Information provided Block Start
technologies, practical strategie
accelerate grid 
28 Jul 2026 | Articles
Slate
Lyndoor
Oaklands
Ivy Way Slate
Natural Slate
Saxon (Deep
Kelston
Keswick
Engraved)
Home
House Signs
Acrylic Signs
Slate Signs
Information provided Block End
Information provided Block Start
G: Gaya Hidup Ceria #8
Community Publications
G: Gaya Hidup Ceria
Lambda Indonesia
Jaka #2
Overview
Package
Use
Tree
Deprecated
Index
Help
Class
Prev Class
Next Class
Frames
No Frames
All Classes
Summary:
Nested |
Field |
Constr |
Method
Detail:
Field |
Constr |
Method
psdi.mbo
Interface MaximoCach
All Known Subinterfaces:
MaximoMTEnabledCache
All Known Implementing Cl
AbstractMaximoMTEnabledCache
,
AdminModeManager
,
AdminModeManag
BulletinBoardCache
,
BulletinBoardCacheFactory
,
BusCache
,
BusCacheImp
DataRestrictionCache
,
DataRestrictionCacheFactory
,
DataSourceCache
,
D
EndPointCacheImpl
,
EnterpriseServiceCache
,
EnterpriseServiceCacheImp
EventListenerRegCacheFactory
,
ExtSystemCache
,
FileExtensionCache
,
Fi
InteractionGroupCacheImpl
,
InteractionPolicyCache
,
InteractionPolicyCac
Information provided Block End
Information provided Block Start
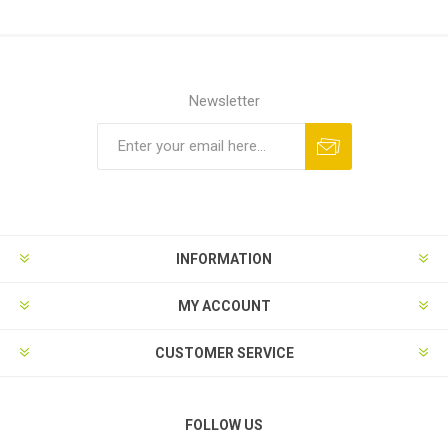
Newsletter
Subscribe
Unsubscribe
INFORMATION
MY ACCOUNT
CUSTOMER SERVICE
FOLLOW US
Information provided Block End
- **Task objective**
Pull out each line of the records holding the string "Known".

- **Exercise result**
All Known Subinterfaces:
All Known Implementing Cl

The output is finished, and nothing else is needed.